While the veggies are roasting, roughly chop the walnuts. Cut the Greek salad cheese into thirds so you get 3 pieces per person.

Toast the walnuts
3

Heat a large frying pan over a medium-high heat. Add the walnuts and toast, tossing, until golden, 3-4 minutes. Transfer to a small bowl and set aside.

Cook the cheese
4

When the veggies have 5 minutes cook time remaining, return the frying pan to a medium heat. Add the sesame seeds and toast, tossing, until golden, 3-4 minutes. Add the honey and dried oregano, stir to combine, then add the cheese.

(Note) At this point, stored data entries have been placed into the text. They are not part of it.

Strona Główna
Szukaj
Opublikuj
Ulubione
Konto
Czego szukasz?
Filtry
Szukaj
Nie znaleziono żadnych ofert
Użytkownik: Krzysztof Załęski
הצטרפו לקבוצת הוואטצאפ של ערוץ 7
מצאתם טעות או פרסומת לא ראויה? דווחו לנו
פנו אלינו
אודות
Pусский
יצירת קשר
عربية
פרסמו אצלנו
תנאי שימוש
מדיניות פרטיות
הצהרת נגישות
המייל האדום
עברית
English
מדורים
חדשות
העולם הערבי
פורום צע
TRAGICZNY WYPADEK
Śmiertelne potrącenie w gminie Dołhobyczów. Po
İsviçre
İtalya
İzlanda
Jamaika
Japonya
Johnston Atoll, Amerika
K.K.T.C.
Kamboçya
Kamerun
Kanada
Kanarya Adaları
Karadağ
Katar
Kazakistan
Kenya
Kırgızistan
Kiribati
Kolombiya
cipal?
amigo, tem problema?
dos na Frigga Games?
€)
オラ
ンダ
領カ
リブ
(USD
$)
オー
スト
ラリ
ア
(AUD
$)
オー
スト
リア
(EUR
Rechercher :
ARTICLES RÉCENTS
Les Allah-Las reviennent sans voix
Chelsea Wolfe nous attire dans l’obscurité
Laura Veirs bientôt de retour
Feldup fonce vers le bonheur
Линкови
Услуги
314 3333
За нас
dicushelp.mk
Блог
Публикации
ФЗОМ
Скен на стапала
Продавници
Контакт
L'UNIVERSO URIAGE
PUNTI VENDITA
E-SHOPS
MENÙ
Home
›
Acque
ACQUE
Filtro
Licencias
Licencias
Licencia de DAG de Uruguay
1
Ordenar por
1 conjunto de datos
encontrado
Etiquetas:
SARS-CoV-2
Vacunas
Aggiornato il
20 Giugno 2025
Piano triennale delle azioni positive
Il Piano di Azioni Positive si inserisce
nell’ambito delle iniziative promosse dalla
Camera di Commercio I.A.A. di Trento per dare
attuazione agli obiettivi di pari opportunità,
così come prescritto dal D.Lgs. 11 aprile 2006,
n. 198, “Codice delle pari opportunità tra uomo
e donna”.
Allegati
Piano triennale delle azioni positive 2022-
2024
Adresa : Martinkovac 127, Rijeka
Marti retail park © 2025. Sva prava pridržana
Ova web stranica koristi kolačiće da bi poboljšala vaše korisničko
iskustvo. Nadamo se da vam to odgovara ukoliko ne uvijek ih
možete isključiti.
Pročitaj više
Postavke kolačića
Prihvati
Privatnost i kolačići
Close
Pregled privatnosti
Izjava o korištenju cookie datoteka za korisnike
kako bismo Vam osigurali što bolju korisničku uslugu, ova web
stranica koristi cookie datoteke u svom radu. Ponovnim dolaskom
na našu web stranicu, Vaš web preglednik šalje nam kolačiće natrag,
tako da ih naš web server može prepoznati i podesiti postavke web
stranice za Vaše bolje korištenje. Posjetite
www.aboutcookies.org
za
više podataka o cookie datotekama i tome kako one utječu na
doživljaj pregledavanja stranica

Cook, turning half-way through, until just softened and coated in the honey mixture, 1-2 minutes.

Toss the veggies
5

In a large bowl, combine the red wine vinegar and a drizzle of olive oil, then season with salt and pepper. Add the roasted veggies and baby spinach leaves and toss to combine.

Serve up
6

Divide the roasted veggies between plates. Top with the Greek herb and honey-coated cheese. Sprinkle over the toasted walnuts.